I'm building a P2P application that needs to be able to access nodes behind a NAT. This NAT does not allow inbound connections, therefore the nodes outside the network cannot reach out to the nodes behind the NAT.
My solution to this problem is that the node behind the NAT would reach out to the node outside, and the node outside, when the time is ready, connect to the node that is inside the NAT by using that pre-established TCP connection. Since this connection would be established by the node inside the NAT, this would not be blocked by the NAT.
Here's my question. I do not know which of the interpretations underlined are correct, or if both are wrong.
Interpretation #1
There is a concept of a TCP connection, effectively a tube, and when a node inside the NAT makes a request to anything on the outside world, that tube opens, the response is put into it, and the tube closes forever.
Result: The NAT will not allow any further TCP connections to the client from the node outside after that tube closes.
Interpretation #2
There is no such thing as a TCP connection, but, a TCP transmission. Since a TCP connection is defined as a local ip:port
, and a remote ip:port
, after a node behind the NAT calls a node outside, the node outside can call back using the same port the client made the request from, and that would "count" as the same TCP connection, not an unsolicited call in by the NAT.
Result: The NAT effectively guesses whether this connection was a response to what the node inside the NAT asked for by looking at the historic record. Since the node behind the NAT made the first call out, the node outside can call back in using the same client port and it would work.

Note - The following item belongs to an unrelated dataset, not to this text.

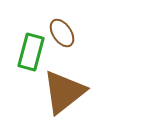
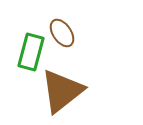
brown triangle: moved 2 px left, 1 px up
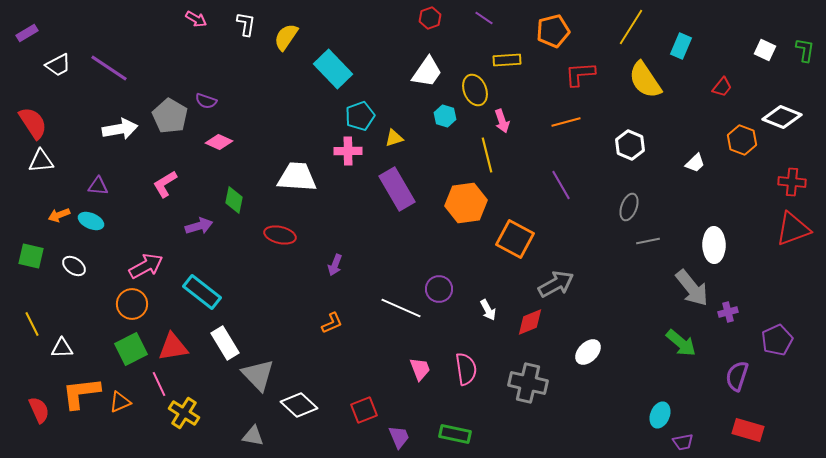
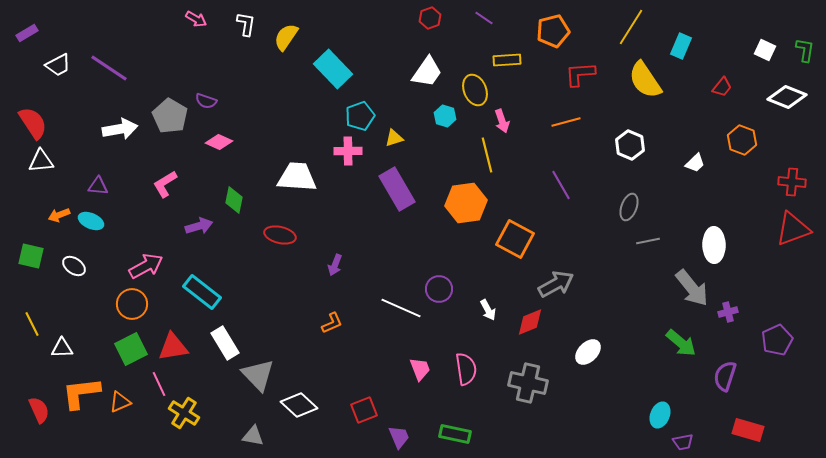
white diamond at (782, 117): moved 5 px right, 20 px up
purple semicircle at (737, 376): moved 12 px left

My mental model was closer to #1, but when I inspected the connections with Wireshark, they did appear as separate TCP connections, or at least as separate entities.
Is it closer to #1, or #2, or am I hopelessly confused?
Best Answer
TCP is a connection-oriented protocol, and it can only communicate through connections.
Before you start programming using TCP, it would be helpful to first understand how TCP works, and you should start with RFC 793, Transmission Control Protocol, which is the definition of TCP.
The RFC explains sockets and connections:
As far as the outside TCP peer is concerned, it is connecting to the outside address of the NAT device, even though that device is forwarding to the other TCP peer on the inside, based on the connection initiated by the inside device.
You can also study RFC 5382, NAT Behavioral Requirements for TCP.